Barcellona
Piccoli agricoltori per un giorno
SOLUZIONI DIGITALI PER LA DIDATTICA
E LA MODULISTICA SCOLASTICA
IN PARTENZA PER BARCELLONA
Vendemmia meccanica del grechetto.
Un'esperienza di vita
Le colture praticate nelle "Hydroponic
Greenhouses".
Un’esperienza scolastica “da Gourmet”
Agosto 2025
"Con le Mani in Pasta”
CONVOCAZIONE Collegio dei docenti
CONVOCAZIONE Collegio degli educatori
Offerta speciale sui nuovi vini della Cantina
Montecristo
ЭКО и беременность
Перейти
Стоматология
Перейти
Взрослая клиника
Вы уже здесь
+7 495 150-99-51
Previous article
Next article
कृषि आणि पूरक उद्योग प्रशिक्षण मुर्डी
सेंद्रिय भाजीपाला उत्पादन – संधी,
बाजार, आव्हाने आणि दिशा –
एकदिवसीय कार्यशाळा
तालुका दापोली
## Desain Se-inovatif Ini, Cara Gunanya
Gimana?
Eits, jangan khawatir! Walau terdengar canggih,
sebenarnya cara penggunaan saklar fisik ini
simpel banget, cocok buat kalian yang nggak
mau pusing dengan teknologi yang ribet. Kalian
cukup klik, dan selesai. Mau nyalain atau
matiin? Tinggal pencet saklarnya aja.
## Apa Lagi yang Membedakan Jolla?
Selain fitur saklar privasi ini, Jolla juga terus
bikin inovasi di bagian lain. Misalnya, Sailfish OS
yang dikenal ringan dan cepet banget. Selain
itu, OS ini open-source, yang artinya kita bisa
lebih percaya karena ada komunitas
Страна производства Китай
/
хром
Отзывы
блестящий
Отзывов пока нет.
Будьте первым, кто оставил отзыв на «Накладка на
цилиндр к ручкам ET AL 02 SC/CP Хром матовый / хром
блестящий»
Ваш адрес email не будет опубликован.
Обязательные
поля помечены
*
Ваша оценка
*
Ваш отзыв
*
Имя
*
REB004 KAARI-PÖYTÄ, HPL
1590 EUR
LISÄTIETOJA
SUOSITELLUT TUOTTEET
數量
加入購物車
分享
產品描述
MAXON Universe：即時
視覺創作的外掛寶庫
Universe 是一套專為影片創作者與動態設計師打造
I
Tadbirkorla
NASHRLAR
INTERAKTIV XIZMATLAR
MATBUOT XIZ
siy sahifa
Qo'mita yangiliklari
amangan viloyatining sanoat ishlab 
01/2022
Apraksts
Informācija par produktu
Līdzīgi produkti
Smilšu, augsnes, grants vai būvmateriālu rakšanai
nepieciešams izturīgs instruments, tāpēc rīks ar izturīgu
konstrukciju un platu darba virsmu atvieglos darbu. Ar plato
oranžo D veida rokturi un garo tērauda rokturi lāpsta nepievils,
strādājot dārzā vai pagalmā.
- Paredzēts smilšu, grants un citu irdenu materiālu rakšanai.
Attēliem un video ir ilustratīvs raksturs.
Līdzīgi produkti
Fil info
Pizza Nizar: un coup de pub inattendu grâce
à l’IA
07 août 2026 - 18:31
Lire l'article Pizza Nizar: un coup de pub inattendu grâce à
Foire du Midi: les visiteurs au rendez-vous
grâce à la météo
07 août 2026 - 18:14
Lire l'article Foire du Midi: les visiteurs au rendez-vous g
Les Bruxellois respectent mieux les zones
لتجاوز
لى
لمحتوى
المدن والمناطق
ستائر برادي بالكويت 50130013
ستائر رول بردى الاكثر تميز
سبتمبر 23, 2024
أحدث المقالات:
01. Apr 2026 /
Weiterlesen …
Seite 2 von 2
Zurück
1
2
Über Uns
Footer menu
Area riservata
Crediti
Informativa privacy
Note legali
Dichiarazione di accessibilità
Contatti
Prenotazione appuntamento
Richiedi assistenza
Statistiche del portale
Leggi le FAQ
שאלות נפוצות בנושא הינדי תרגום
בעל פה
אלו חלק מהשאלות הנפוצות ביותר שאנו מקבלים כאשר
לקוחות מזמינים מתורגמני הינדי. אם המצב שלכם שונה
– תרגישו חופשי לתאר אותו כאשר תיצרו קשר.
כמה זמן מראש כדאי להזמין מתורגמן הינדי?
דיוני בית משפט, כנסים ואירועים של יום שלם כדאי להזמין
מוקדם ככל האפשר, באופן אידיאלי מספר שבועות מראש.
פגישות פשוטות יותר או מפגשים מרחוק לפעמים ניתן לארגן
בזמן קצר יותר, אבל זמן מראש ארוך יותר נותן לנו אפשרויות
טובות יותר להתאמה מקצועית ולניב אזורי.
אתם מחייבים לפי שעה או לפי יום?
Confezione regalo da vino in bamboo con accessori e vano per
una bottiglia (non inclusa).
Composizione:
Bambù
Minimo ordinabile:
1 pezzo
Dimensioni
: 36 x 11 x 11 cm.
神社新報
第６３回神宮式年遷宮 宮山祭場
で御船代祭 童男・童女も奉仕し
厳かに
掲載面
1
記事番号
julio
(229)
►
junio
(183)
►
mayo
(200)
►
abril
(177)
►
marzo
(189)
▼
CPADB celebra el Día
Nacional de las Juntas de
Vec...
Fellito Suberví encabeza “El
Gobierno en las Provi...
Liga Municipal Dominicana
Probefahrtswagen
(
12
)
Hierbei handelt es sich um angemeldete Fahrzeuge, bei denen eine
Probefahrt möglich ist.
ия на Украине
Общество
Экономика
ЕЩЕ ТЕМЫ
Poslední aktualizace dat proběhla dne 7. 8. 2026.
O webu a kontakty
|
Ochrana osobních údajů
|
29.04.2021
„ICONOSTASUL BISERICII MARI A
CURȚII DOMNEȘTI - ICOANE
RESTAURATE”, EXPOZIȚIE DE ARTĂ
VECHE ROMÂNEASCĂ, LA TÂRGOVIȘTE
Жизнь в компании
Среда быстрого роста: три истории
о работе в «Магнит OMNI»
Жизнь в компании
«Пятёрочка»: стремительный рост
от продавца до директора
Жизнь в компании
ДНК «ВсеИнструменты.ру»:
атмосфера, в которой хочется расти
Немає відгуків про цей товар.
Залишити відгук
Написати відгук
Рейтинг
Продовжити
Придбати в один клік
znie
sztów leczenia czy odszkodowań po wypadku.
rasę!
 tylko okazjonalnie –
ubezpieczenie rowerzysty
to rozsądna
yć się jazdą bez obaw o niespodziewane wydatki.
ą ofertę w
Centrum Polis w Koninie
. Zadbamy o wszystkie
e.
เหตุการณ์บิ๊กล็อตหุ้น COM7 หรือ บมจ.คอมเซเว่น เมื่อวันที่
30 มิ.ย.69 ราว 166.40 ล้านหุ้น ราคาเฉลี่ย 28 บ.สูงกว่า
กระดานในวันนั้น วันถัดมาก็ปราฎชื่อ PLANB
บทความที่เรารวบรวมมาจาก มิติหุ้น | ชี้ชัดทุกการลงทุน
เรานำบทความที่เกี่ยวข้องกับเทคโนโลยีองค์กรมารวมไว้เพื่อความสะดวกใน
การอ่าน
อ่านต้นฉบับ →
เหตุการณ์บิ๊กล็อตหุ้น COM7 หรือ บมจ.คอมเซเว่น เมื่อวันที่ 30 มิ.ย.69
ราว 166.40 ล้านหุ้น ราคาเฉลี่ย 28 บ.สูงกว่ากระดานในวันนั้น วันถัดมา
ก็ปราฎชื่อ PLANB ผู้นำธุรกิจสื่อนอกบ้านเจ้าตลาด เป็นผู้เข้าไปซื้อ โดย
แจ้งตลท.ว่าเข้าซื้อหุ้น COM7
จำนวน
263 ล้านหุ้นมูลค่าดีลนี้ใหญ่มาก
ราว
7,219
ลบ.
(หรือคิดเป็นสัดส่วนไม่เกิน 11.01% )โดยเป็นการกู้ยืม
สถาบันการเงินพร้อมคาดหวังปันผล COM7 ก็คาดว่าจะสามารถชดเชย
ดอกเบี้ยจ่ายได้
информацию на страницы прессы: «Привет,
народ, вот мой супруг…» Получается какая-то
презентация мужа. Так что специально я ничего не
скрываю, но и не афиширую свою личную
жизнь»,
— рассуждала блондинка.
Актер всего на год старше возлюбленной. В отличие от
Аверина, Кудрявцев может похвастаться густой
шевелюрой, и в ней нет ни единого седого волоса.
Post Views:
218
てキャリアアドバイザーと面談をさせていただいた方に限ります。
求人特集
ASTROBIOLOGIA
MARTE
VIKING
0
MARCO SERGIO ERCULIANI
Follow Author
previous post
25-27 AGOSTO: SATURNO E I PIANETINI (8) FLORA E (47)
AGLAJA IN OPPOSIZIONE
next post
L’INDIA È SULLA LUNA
══════
= WHAT YOU ARE ASKED TO DO =
Copy, please, exactly the lines that start at the first line of the data and end at the line containing "07 août 2026 - 18:31", both kept and no others.

= TASK OUTPUT =
Barcellona
Piccoli agricoltori per un giorno
SOLUZIONI DIGITALI PER LA DIDATTICA
E LA MODULISTICA SCOLASTICA
IN PARTENZA PER BARCELLONA
Vendemmia meccanica del grechetto.
Un'esperienza di vita
Le colture praticate nelle "Hydroponic
Greenhouses".
Un’esperienza scolastica “da Gourmet”
Agosto 2025
"Con le Mani in Pasta”
CONVOCAZIONE Collegio dei docenti
CONVOCAZIONE Collegio degli educatori
Offerta speciale sui nuovi vini della Cantina
Montecristo
ЭКО и беременность
Перейти
Стоматология
Перейти
Взрослая клиника
Вы уже здесь
+7 495 150-99-51
Previous article
Next article
कृषि आणि पूरक उद्योग प्रशिक्षण मुर्डी
सेंद्रिय भाजीपाला उत्पादन – संधी,
बाजार, आव्हाने आणि दिशा –
एकदिवसीय कार्यशाळा
तालुका दापोली
## Desain Se-inovatif Ini, Cara Gunanya
Gimana?
Eits, jangan khawatir! Walau terdengar canggih,
sebenarnya cara penggunaan saklar fisik ini
simpel banget, cocok buat kalian yang nggak
mau pusing dengan teknologi yang ribet. Kalian
cukup klik, dan selesai. Mau nyalain atau
matiin? Tinggal pencet saklarnya aja.
## Apa Lagi yang Membedakan Jolla?
Selain fitur saklar privasi ini, Jolla juga terus
bikin inovasi di bagian lain. Misalnya, Sailfish OS
yang dikenal ringan dan cepet banget. Selain
itu, OS ini open-source, yang artinya kita bisa
lebih percaya karena ada komunitas
Страна производства Китай
/
хром
Отзывы
блестящий
Отзывов пока нет.
Будьте первым, кто оставил отзыв на «Накладка на
цилиндр к ручкам ET AL 02 SC/CP Хром матовый / хром
блестящий»
Ваш адрес email не будет опубликован.
Обязательные
поля помечены
*
Ваша оценка
*
Ваш отзыв
*
Имя
*
REB004 KAARI-PÖYTÄ, HPL
1590 EUR
LISÄTIETOJA
SUOSITELLUT TUOTTEET
數量
加入購物車
分享
產品描述
MAXON Universe：即時
視覺創作的外掛寶庫
Universe 是一套專為影片創作者與動態設計師打造
I
Tadbirkorla
NASHRLAR
INTERAKTIV XIZMATLAR
MATBUOT XIZ
siy sahifa
Qo'mita yangiliklari
amangan viloyatining sanoat ishlab 
01/2022
Apraksts
Informācija par produktu
Līdzīgi produkti
Smilšu, augsnes, grants vai būvmateriālu rakšanai
nepieciešams izturīgs instruments, tāpēc rīks ar izturīgu
konstrukciju un platu darba virsmu atvieglos darbu. Ar plato
oranžo D veida rokturi un garo tērauda rokturi lāpsta nepievils,
strādājot dārzā vai pagalmā.
- Paredzēts smilšu, grants un citu irdenu materiālu rakšanai.
Attēliem un video ir ilustratīvs raksturs.
Līdzīgi produkti
Fil info
Pizza Nizar: un coup de pub inattendu grâce
à l’IA
07 août 2026 - 18:31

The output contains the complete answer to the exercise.